Anita Hollander: I always wanted to be an actor – ever since I was four, and I started with a professional job at eight.
And it was funny because I was very realistic at the age of four. What I really wanted to do was to make my living at something I loved to do and that I could do well – right down to the brass tacks of living in New York, having an apartment and going to [work at] a studio or theatre. It was all in my mind from a very young age.
Susan Dansby: I think that it’s actually typical that people are drawn to certain professions, certain creative outlets from the time that they’re children and we just kind of drown it out of ourselves.
Anita Hollander: Yeah, it’s lucky when your parents support that in you even if nobody else recognizes it. I hope I’m that kind of parent to my daughter.
Susan Dansby: What kind of training did you do to become an actor?
Anita Hollander: My mom was wonderful to take me to dance classes, and youth theatre training, and the Cleveland Play House. Curtain Pullers (Cleveland Play House theater program) was a training ground for many great actors who ended up doing great things. So, I started young with that – dance classes, acting classes.
When I was eight, doing The Sound of Music, there were 250 children, and I got the understudy job for Gretel. And she was kind enough to get German measles and allowed me to go on for a couple of nights and she even said to me, “I’m so glad I got sick.” Because it didn’t hurt her at all to get German measles because she knew I had a chance to go on. She was very generous.
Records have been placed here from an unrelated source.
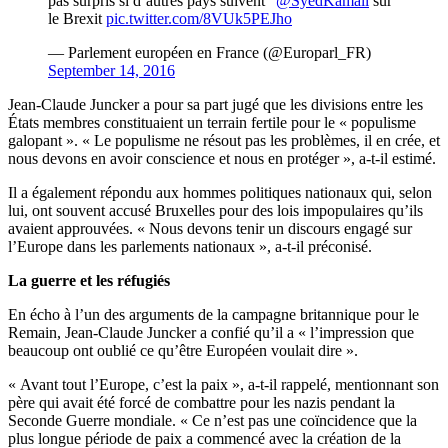
pas surpris si d’autres pays suivent"
@SyedKamall
sur
le Brexit
pic.twitter.com/8VUk5PEJho
— Parlement européen en France (@Europarl_FR)
September 14, 2016
Jean-Claude Juncker a pour sa part jugé que les divisions entre les
États membres constituaient un terrain fertile pour le « populisme
galopant ». « Le populisme ne résout pas les problèmes, il en crée, et
nous devons en avoir conscience et nous en protéger », a-t-il estimé.
Il a également répondu aux hommes politiques nationaux qui, selon
lui, ont souvent accusé Bruxelles pour des lois impopulaires qu’ils
avaient approuvées. « Nous devons tenir un discours engagé sur
l’Europe dans les parlements nationaux », a-t-il préconisé.
La guerre et les réfugiés
En écho à l’un des arguments de la campagne britannique pour le
Remain, Jean-Claude Juncker a confié qu’il a « l’impression que
beaucoup ont oublié ce qu’être Européen voulait dire ».
« Avant tout l’Europe, c’est la paix », a-t-il rappelé, mentionnant son
père qui avait été forcé de combattre pour les nazis pendant la
Seconde Guerre mondiale. « Ce n’est pas une coïncidence que la
plus longue période de paix a commencé avec la création de la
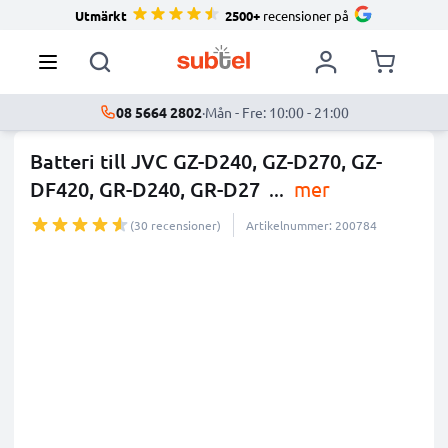
Utmärkt
2500+
recensioner på
08 5664 2802
·
Mån - Fre: 10:00 - 21:00
Batteri till JVC GZ-D240, GZ-D270, GZ-
DF420, GR-D240, GR-D27
...
mer
(30 recensioner)
Artikelnummer: 200784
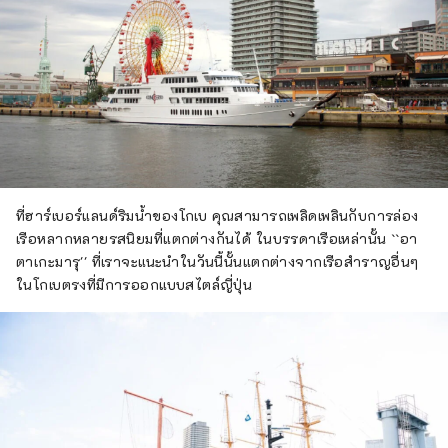
ที่ฮาร์เบอร์แลนด์ริมน้ำของโกเบ คุณสามารถเพลิดเพลินกับการล่อง
เรือหลากหลายรสนิยมที่แตกต่างกันได้ ในบรรดาเรือเหล่านั้น ``อา
ตาเกะมารุ'' ที่เราจะแนะนำในวันนี้นั้นแตกต่างจากเรือสำราญอื่นๆ
ในโกเบตรงที่มีการออกแบบสไตล์ญี่ปุ่น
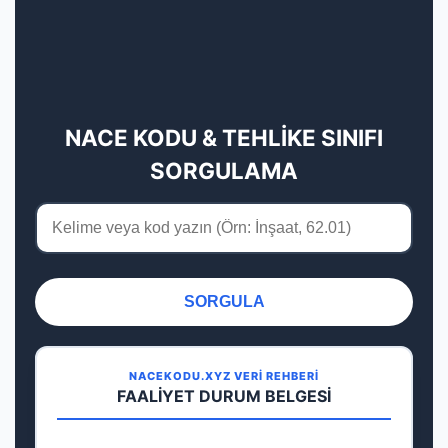
NACE KODU & TEHLİKE SINIFI
SORGULAMA
SORGULA
NACEKODU.XYZ VERİ REHBERİ
FAALİYET DURUM BELGESİ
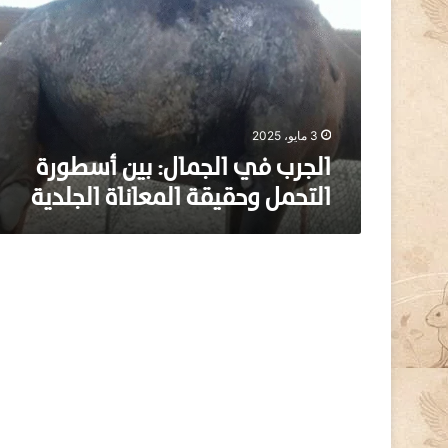
ر
ب
ف
ي
ا
ل
ج
3 مايو، 2025
م
الجرب في الجمال: بين أسطورة
ا
التحمل وحقيقة المعاناة الجلدية
ل
:
ب
ي
ن
أ
س
ط
و
ر
ة
ا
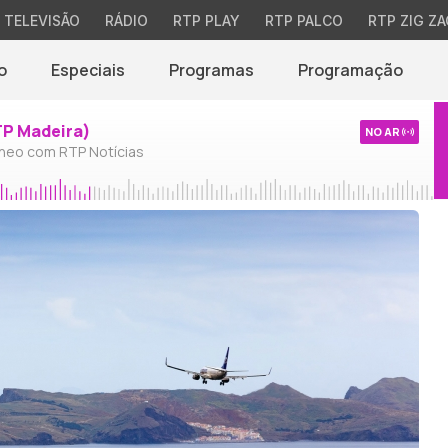
TELEVISÃO
RÁDIO
RTP PLAY
RTP PALCO
RTP ZIG ZA
o
Especiais
Programas
Programação
TP Madeira)
NO AR
neo com RTP Notícias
When I wasn’t doing professional theater, I would do community theatre. I would do whatever a kind of theatre I could get.
Transitioning from Child Actor to Young Adult
Anita Hollander: While I was in high school, I took a summer graduate workshop in theatre at Case Western Reserve – which was a real experience for a 15-year-old being with graduate students in theatre – a real eye opener for me.
But then, I went on to Carnegie Mellon University and got my Bachelor of Fine Arts there in acting and then, went to LAMDA, London Academy of Music and Dramatic Arts. Studied for one year in the overseas program there, and they asked me to tour with an original production about Elizabeth I with some of their graduate students who were Brits. So I ended up staying on a year, touring with them, which led to a job in Copenhagen, which led to all kinds of jobs.
Susan Dansby: In terms of getting acting jobs, it sounds as though a lot of your work has come out of the professional organizations that you were part of like the schools and different acting companies.
Anita Hollander: In my younger years, yeah, it did. But I did audition for everything. I had learned at a young age how to audition, so it wasn’t just that the training led to it.
However, I was lucky that in many cases my training helped me to get work. In fact, when I was in London just finishing up the British tour which we did in Holland and Belgium and Wales, came back to London and I got a phone call from Copenhagen, The Mermaid Theatre. This guy had seen my resume somewhere and knew that I had studied with Paul Draper, dancing, at Carnegie Mellon and on that alone he hired me for an acting job at his theatre in Copenhagen, on the spot. So, there was an occurrence where my training led me to a job.